A great article appeared in the NY Times about the setting for this year’s multiple academy-award winning film Slumdog Millionaire, which I recommend as an instant classic of urban filmmaking, the post-shantytown Dharavi.
Understanding such a place solely by the generic term “slum” ignores its complexity and dynamism. Dharavi’s messy appearance is nothing but an expression of intense social and economic processes at work. Most homes double as work spaces: when morning comes, mattresses are folded, and tens of thousands of units form a decentralized production network rivaling the most ruthless of Chinese sweatshops in efficiency. Mixed-use habitats have often shaped urban histories. Look at large parts of Tokyo. Its low-rise, high-density mixed-use cityscape and intricate street network have emerged through a similar Dharaviesque logic. The only difference is that people’s involvement in local development in Tokyo was seen as legitimate.

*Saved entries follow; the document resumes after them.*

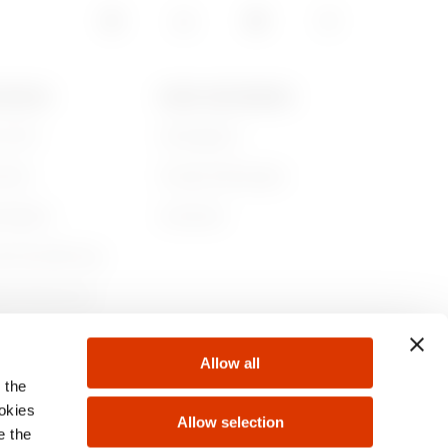
GEWISS
NEWS UND MEDIEN
r sind
Kampagnen
ichte
Pressemitteilungen
ltigkeit
Download
nehmensführung
en Sie bei uns!
te
Allow all
 the
ookies
Allow selection
e the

Building on what exists, rather than clearing it for redevelopment, may preserve not only the character of a place but also its economic vibrancy. In Dharavi, it would allow all residents to leverage their most precious asset: a place to live and work. Slum-rehabilitation projects in Mumbai often end up creating new slums elsewhere as they increase real-estate value in the places they redevelop.

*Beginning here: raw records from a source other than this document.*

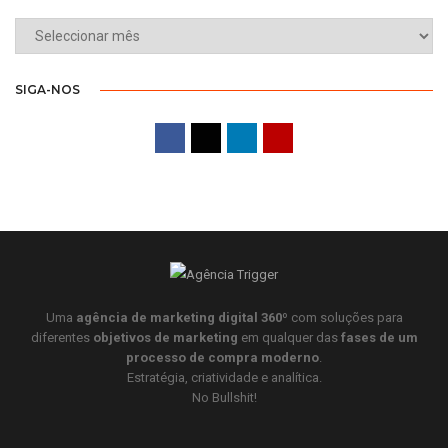
ARQUIVO
SIGA-NOS
Uma
agência de marketing digital 360º
com soluções para
diferentes
objetivos de marketing
em qualquer das
fases de um
processo de compra moderno
.
Estratégia, criatividade e analítica.
No Bullshit!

In the movie, when the protagonists return to their childhood haunts, they find that multistoried apartments have replaced the old decrepit structures, giving the impression of urban mobility and transformation. What the camera doesn’t reveal are the enormous shantytowns hidden behind those glistening towers, waiting to be redeveloped all over again.
In many ways, Dharavi is the ultimate user-generated city. Each of its 80-plus neighborhoods has been incrementally developed by generations of residents updating their shelters and businesses according to needs and means. As Ramesh Misra, a lawyer and lifelong resident, puts it: “We have always improved Dharavi by ourselves. All we want is permission and support to keep doing it. Is that asking for too much?”
The film provides amazing cinematography of Mumbai, but what shocked me the most was the postmodern neoclassicist residential towers being built in the slum. They appear alien to the place, clashing with the natural, complex morphology of the neighborhood. That shows up in the google maps images also. It shows that employing modern building processes is a choice and not an inevitability, and it is a choice that can take away from the identity of a place. The people of Dharavi were insulted that their city was called a slum because they all had a hand in building it. They won’t be eager to defend the place when all its complex tissues have been replaced with tower blocks.